Museum launches cross-disciplinary initiative

Jennifer Mass
Provided/Johnson Museum
Jennifer Mass, Ph.D. ’95, an art conservation scientist at the Winterthur Museum in Delaware, examines a Rembrandt School painting in the Johnson Museum’s collection prior to imaging at the Cornell High Energy Synchrotron Source. Subsurface imaging of artworks is among scientific methods to be used in a 'Seeing Art Through Science' course co-taught by faculty, conservators and museum educators.

The Herbert F. Johnson Museum of Art is creating a series of collection-based courses, to be co-taught by museum curators and educators with Cornell faculty members, intended to engage students and new faculty from several different disciplines.

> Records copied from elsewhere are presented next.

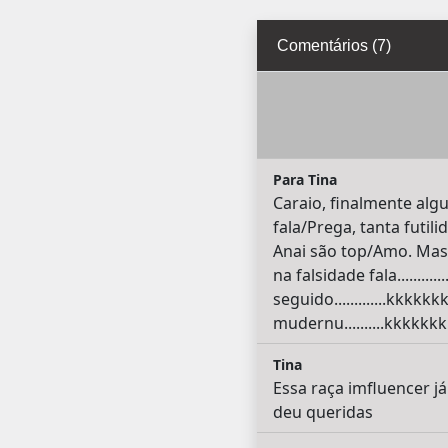
Comentários (7)
Para Tina
Caraio, finalmente alg
fala/Prega, tanta futil
Anai são top/Amo. Mas 
na falsidade fala.......
seguido.............kkk
mudernu..........kkkkkk
Tina
Essa raça imfluencer j
deu queridas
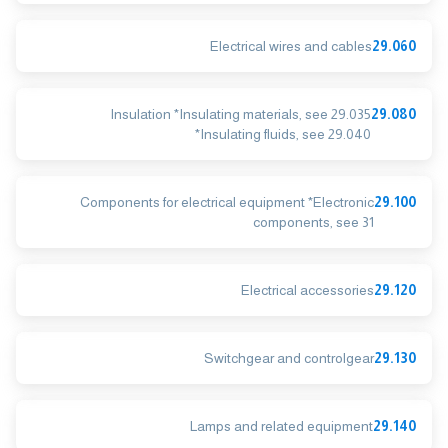
Electrical wires and cables
29.060
Insulation *Insulating materials, see 29.035
29.080
*Insulating fluids, see 29.040
Components for electrical equipment *Electronic
29.100
components, see 31
Electrical accessories
29.120
Switchgear and controlgear
29.130
Lamps and related equipment
29.140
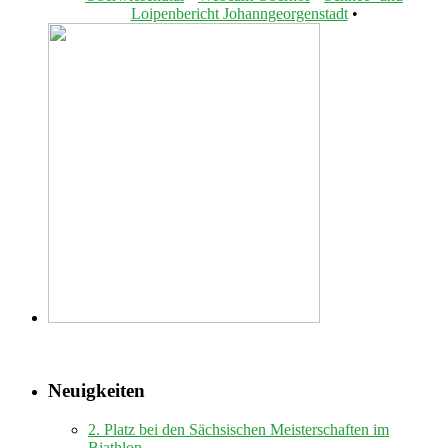
Loipenbericht Johanngeorgenstadt
•
Neuigkeiten
2. Platz bei den Sächsischen Meisterschaften im
Biathlon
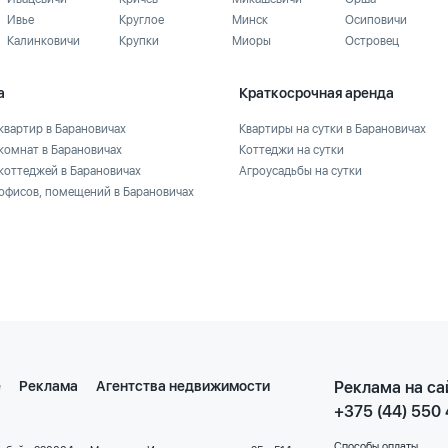
Ивье
Круглое
Минск
Осиповичи
Калинковичи
Крупки
Миоры
Островец
а
Краткосрочная аренда
квартир в Барановичах
Квартиры на сутки в Барановичах
комнат в Барановичах
Коттеджи на сутки
коттеджей в Барановичах
Агроусадьбы на сутки
офисов, помещений в Барановичах
е
Реклама
Агентства недвижимости
Реклама на са
+375 (44) 550
Способы оплаты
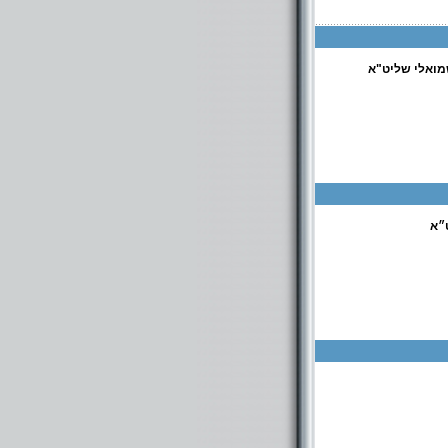
שמואלי שליט"א
19 ירושלים. סיוע לנזקקים - חלוקת סלי מזון - בביתר
״א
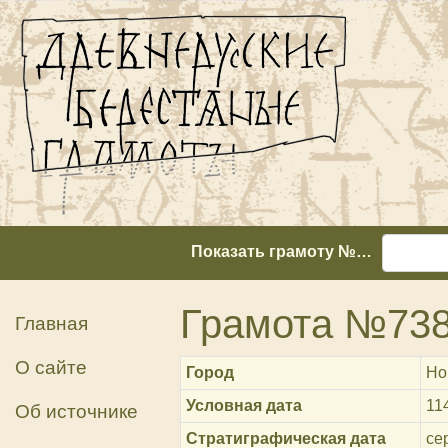
Показать грамоту №…
Грамота №73
Главная
О сайте
Город
Но
Условная дата
11
Об источнике
Стратиграфическая дата
сер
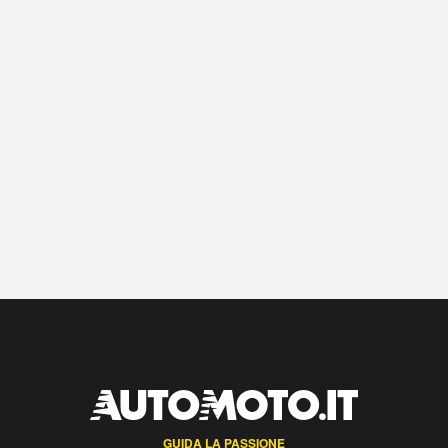
GUIDA LA PASSIONE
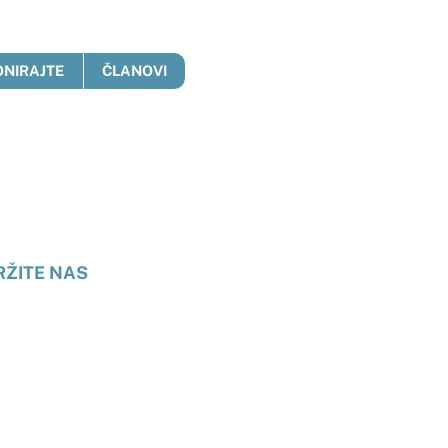
ONIRAJTE
ČLANOVI
anje
RŽITE NAS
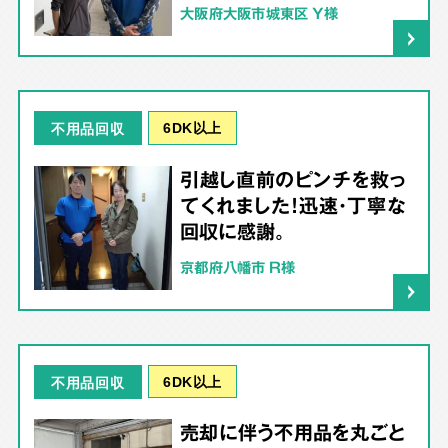
大阪府大阪市城東区 Y様
6DK以上
不用品回収
引越し直前のピンチを救っ
てくれました！迅速・丁寧な
回収に感謝。
京都府八幡市 R様
6DK以上
不用品回収
売却に伴う不用品を丸ごと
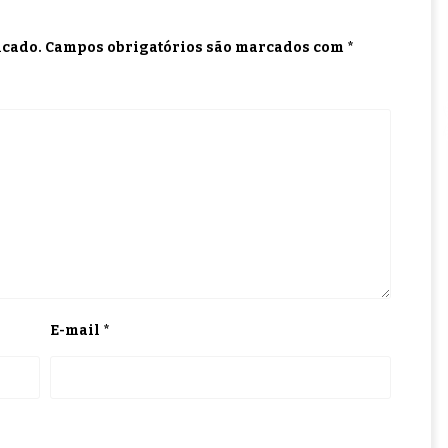
icado.
Campos obrigatórios são marcados com
*
E-mail
*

The museum’s “Connecting Research with Practice” initiative is funded by a four-year, $250,000 Andrew W. Mellon Foundation grant supporting course development, hiring a new curatorial coordinator for academic programs, and providing faculty curriculum development grants and student internships.

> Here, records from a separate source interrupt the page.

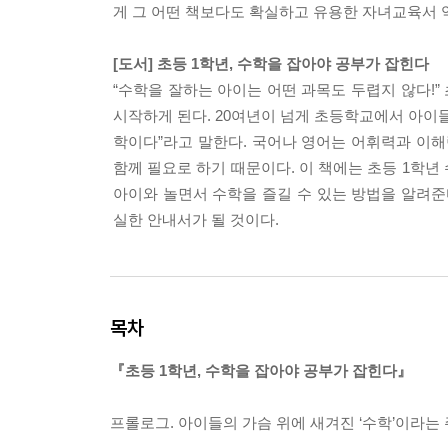
게 그 어떤 책보다도 확실하고 유용한 자녀교육서 
[도서] 초등 1학년, 수학을 잡아야 공부가 잡힌다
“수학을 잘하는 아이는 어떤 과목도 두렵지 않다!
시작하게 된다. 20여년이 넘게 초등학교에서 아이
학이다”라고 말한다. 국어나 영어는 어휘력과 이해
함께 필요로 하기 때문이다. 이 책에는 초등 1학년
아이와 놀면서 수학을 즐길 수 있는 방법을 알려준
실한 안내서가 될 것이다.
목차
『초등 1학년, 수학을 잡아야 공부가 잡힌다』
프롤로그. 아이들의 가슴 위에 새겨진 ‘수학’이라는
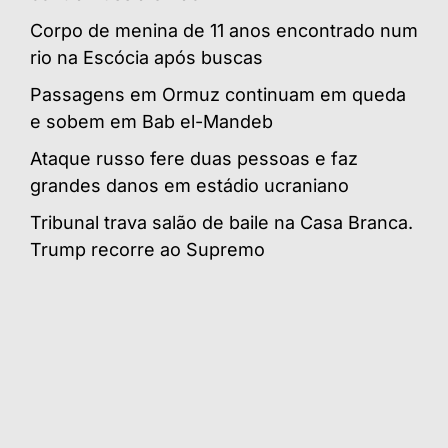
Corpo de menina de 11 anos encontrado num
rio na Escócia após buscas
Passagens em Ormuz continuam em queda
e sobem em Bab el-Mandeb
Ataque russo fere duas pessoas e faz
grandes danos em estádio ucraniano
Tribunal trava salão de baile na Casa Branca.
Trump recorre ao Supremo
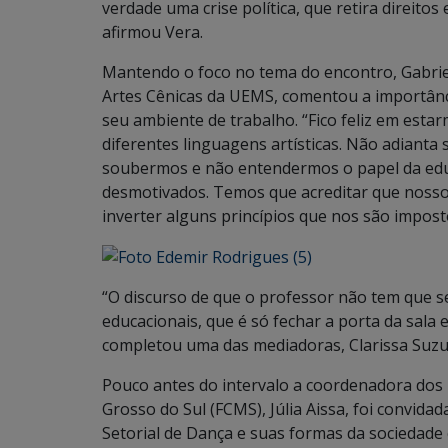
verdade uma crise política, que retira direitos
afirmou Vera.
Mantendo o foco no tema do encontro, Gabriel
Artes Cênicas da UEMS, comentou a importânci
seu ambiente de trabalho. “Fico feliz em esta
diferentes linguagens artísticas. Não adianta 
soubermos e não entendermos o papel da educ
desmotivados. Temos que acreditar que noss
inverter alguns princípios que nos são impost
“O discurso de que o professor não tem que se
educacionais, que é só fechar a porta da sala e
completou uma das mediadoras, Clarissa Suzu
Pouco antes do intervalo a coordenadora dos
Grosso do Sul (FCMS), Júlia Aissa, foi convida
Setorial de Dança e suas formas da sociedade c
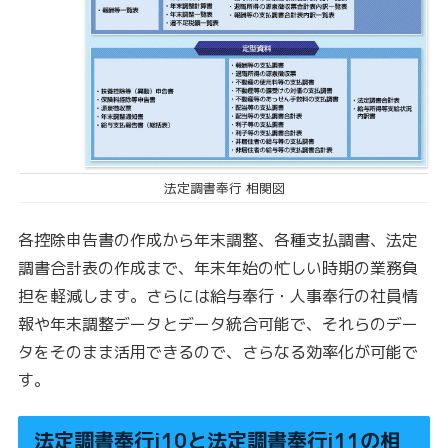
法定調書奉行 相関図
各控除申告書の作成から年末調整、各種支払調書、法定
調書合計表の作成まで、年末年始の忙しい時期の業務負
担を軽減します。さらには給与奉行・人事奉行の社員情
報や年末調整データとデータ統合可能で、それらのデー
タをそのまま活用できるので、さらなる効率化が可能で
す。
法定調書奉行i10と法定調書奉行i11の相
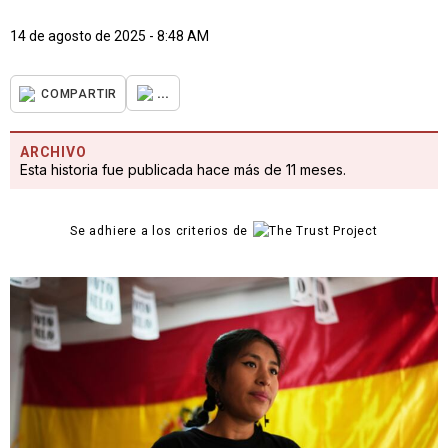
14 de agosto de 2025 - 8:48 AM
...
COMPARTIR
ARCHIVO
Esta historia fue publicada hace más de 11 meses.
Se adhiere a los criterios de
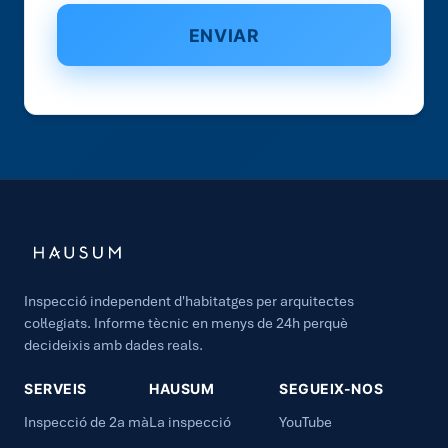
Inspecció independent d'habitatges per arquitectes
col·legiats. Informe tècnic en menys de 24h perquè
decideixis amb dades reals.
SERVEIS
HAUSUM
SEGUEIX-NOS
Inspecció de 2a mà
La inspecció
YouTube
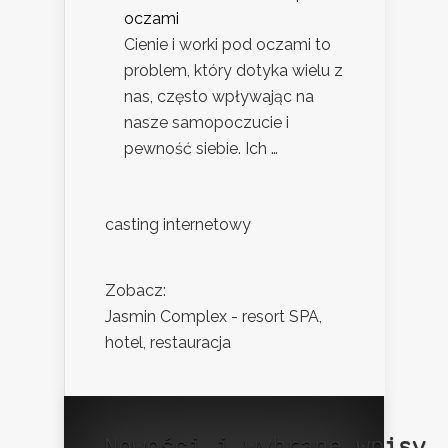
oczami
Cienie i worki pod oczami to
problem, który dotyka wielu z
nas, często wpływając na
nasze samopoczucie i
pewność siebie. Ich …
casting internetowy
Zobacz:
Jasmin Complex - resort SPA,
hotel, restauracja
Nowości i wybrane wpisy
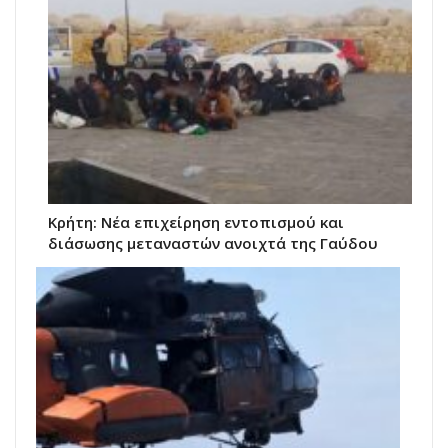
Κρήτη: Νέα επιχείρηση εντοπισμού και
διάσωσης μεταναστών ανοιχτά της Γαύδου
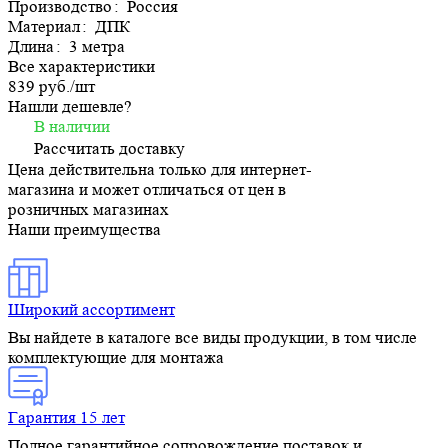
Производство
:
Россия
Материал
:
ДПК
Длина
:
3 метра
Все характеристики
839 руб./
шт
Нашли дешевле?
В наличии
Рассчитать доставку
Цена действительна только для интернет-
магазина и может отличаться от цен в
розничных магазинах
Наши преимущества
Широкий ассортимент
Вы найдете в каталоге все виды продукции, в том числе
комплектующие для монтажа
Гарантия 15 лет
Полное гарантийное сопровождение поставок и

“This pilot program is a good way to build on what is already in place,” said Stephanie Wiles, the museum’s Richard J. Schwartz Director. “We had 185 class visits during the fall 2012 semester and 127 during the spring 2013 semester. As we identify faculty who are enthusiastic about working with the museum and its collections, we are now in a position to provide more in-depth collaborations to develop semesterlong courses.”

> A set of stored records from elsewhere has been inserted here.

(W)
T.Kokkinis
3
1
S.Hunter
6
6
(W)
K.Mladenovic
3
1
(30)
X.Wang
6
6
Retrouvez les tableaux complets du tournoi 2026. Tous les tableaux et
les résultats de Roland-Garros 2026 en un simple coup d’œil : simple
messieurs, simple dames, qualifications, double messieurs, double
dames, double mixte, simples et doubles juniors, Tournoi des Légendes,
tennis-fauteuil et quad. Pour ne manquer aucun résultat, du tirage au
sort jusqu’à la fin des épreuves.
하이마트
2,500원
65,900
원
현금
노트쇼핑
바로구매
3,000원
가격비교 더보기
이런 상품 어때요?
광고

The first course, “From Excavation to Exhibition,” will be offered this fall, in partnership with the Cornell Institute of Archaeology and Material Studies. Co-taught by chief curator and curator of Asian art Ellen Avril and professor of anthropology Adam Smith, the class will examine the paths objects take from recovery at archaeological sites to their appearance in museum exhibitions, using items from Cornell’s classical collections and the Johnson Museum’s Asian and pre-Columbian archaeological material, Avril noted.

“Archaeologists and curators have always been part of the same project: teaching the world about the richness of the human past,” Smith said. “But we have often been divided by our methodologies and theoretical interests. My hope is that the class can reassert the shared project that unites archaeologists, art historians, conservators and curators.”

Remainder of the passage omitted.